If you have ever heard adults talk about the rule of law and wondered what that actually means for a pupil sitting in a classroom, this new launch gives a clear answer. The Attorney General’s Office has unveiled free lesson plans for schools in England and Wales, with material designed to help children and teenagers understand rules, rights and the legal system in ways that make sense at their age. That matters because civic language can often feel distant or overly formal. In practice, though, these ideas shape ordinary life. They affect what protections you have, what power public bodies should and should not have, and how people can challenge unfair treatment. The Common Room test for a resource like this is simple: does it help young people move from hearing the phrase to actually understanding it? On paper, these lessons are trying to do exactly that.

According to the Attorney General’s Office, the resources were built with expert educators and shaped by feedback from teachers, which is important. Too many classroom materials about politics and law sound as if they were written at pupils rather than for them. These lessons aim to start much earlier and much more simply, with introductory work for five-year-olds on why rules exist, before moving towards more demanding questions for older pupils about present-day threats to the rule of law. Each lesson comes with task sheets, explainer videos and quizzes, so teachers are not being handed a vague idea and told to fill in the rest. The plans cover Key Stages 1 to 4 and are free to download from Oak National Academy. For schools already stretched on time, that practical detail may matter just as much as the subject itself.
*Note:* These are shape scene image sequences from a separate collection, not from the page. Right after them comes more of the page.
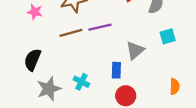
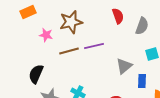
pink star: (35, 12) -> (46, 35), moved
blue rectangle: (116, 70) -> (142, 81), moved

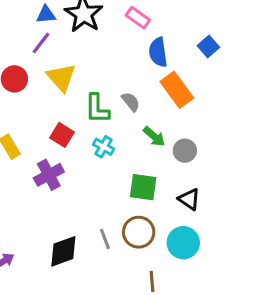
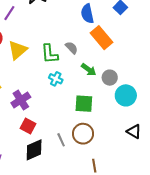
yellow triangle: (61, 77) -> (18, 50), moved, turned 35
red square: (62, 135) -> (28, 126), moved
black triangle: (189, 199) -> (134, 131), moved
cyan circle: (183, 243) -> (126, 95), moved

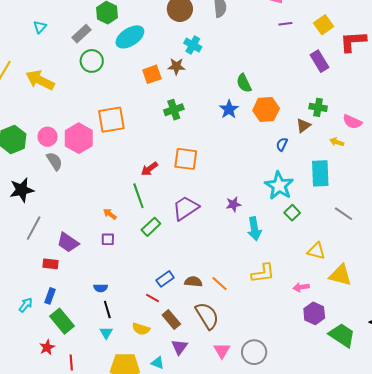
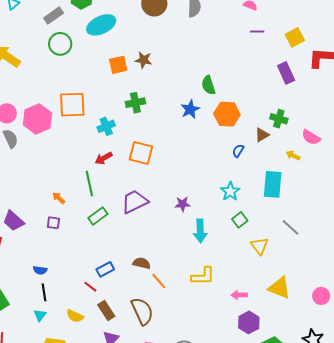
cyan cross: (193, 45) -> (106, 126), moved, turned 30
cyan star: (279, 186) -> (230, 191), size x0.7
yellow triangle: (316, 251) -> (260, 246), moved, turned 30
brown semicircle: (193, 282) -> (142, 263), moved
It is worth slowing down here and saying what the rule of law means in plain English, because this is where many young readers are left out of the conversation. Put simply, it means laws should apply to everyone, including powerful people and public institutions, and that rights should not depend on who you are or who you know. Good teaching on this topic should not stop at 'rules must be followed'. It should also ask harder questions. Who writes the rules? How are they checked? What happens when a law is unjust, or when people in power ignore it? In a strong citizenship lesson, pupils are not just memorising a phrase. They are learning how authority works, where its limits should be, and what fair treatment is supposed to look like in real life.

The government says Oak National Academy is used by around three-quarters of schools in England and is backed by the Department for Education, which gives this launch a ready-made route into classrooms. The Attorney General’s Office also presents the new material as a practical example of what citizenship teaching could look like during the wider curriculum review now hanging over schools. There is a political layer to this as well. The Department for Education lists the rule of law as one of the Fundamental British Values, but a classroom should do more than repeat official wording. If these lessons work well, they will give pupils room to test the idea, not just recite it. Young people need space to ask whose rights are being protected, when laws fail people, and how legal change happens. That is where civic education becomes useful rather than ceremonial.

To mark the launch, Attorney General Richard Hermer KC and Advocate General for Scotland Catherine Smith KC visited Ark Blake Academy in Croydon on Thursday 2 July 2026. There, they watched a Year 9 lesson using the new resources and took questions from students, which is exactly the kind of detail that tells you this project is being framed as something for live classrooms rather than a policy document left on a shelf. Hermer said every child should understand the laws and rights that protect them, and argued that too many schools have lacked the confidence and high-quality materials to teach the topic properly. That is a fair point. Citizenship can be one of the first things squeezed when timetables are tight, yet it covers some of the biggest questions pupils will face as they grow into adult life.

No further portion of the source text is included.